Systems with multiple GPUs and CPUs are becoming common in a variety of industries as developers rely on more parallelism in applications like AI computing. These include 4-GPU and 8-GPU system configurations using PCIe system interconnect to solve very large, complex problems. But PCIe bandwidth is increasingly becoming the bottleneck at the multi-GPU system level, driving the need for a faster and more scalable multiprocessor interconnect.
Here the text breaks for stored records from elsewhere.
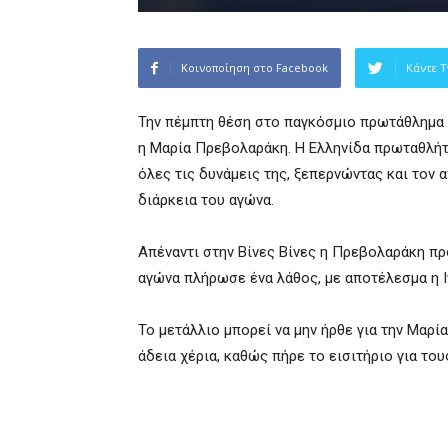
Κοινοποίηση στο Facebook
Κάντε T
Την πέμπτη θέση στο παγκόσμιο πρωτάθλημα 
η Μαρία Πρεβολαράκη. Η Ελληνίδα πρωταθλήτρ
όλες τις δυνάμεις της, ξεπερνώντας και τον
διάρκεια του αγώνα.
Απέναντι στην Βίνες Βίνες η Πρεβολαράκη προ
αγώνα πλήρωσε ένα λάθος, με αποτέλεσμα η Ι
Το μετάλλιο μπορεί να μην ήρθε για την Μαρ
άδεια χέρια, καθώς πήρε το εισιτήριο για τ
NVIDIA® NVLinkTM technology addresses this interconnect issue by providing higher bandwidth, more links, and improved scalability for multi-GPU and multi-GPU/CPU system configurations. A single NVIDIA Tesla® V100 GPU supports up to six NVLink connections and total bandwidth of 300 GB/sec—10X the bandwidth of PCIe Gen 3. The NVLink implementation in Tesla P100/V100 supports up to four Links, allowing for a gang with an aggregate maximum theoretical bandwidth of 160 GB/sec bidirectional bandwidth.
New Levels of GPU-To-GPU Acceleration
First introduced with the NVIDIA PascalTM architecture, NVLink on Tesla V100 has increased the signaling rate from 20 to 25 GB/second in each direction. It can be used for GPU-to-CPU or GPU-to-GPU communication, as in the DGX-1V server with Tesla V100.
NVLINK DELIVERS UP TO 46% SLEEDUP VS PCIE
Server Config: Dual Xeon E5-2699 v4 2.6 GHz | 8x Tesla V100 PCIe or NVLink ResNet-50 Training for 90 Epochs with 1.28M ImageNet dataset
NVIDIA NVLink can bring up to 31% more performance to an otherwise identically configured server. Its dramatically higher bandwidth and reduced latency will enable even larger deep learning workloads to scale in performance as they continue to grow.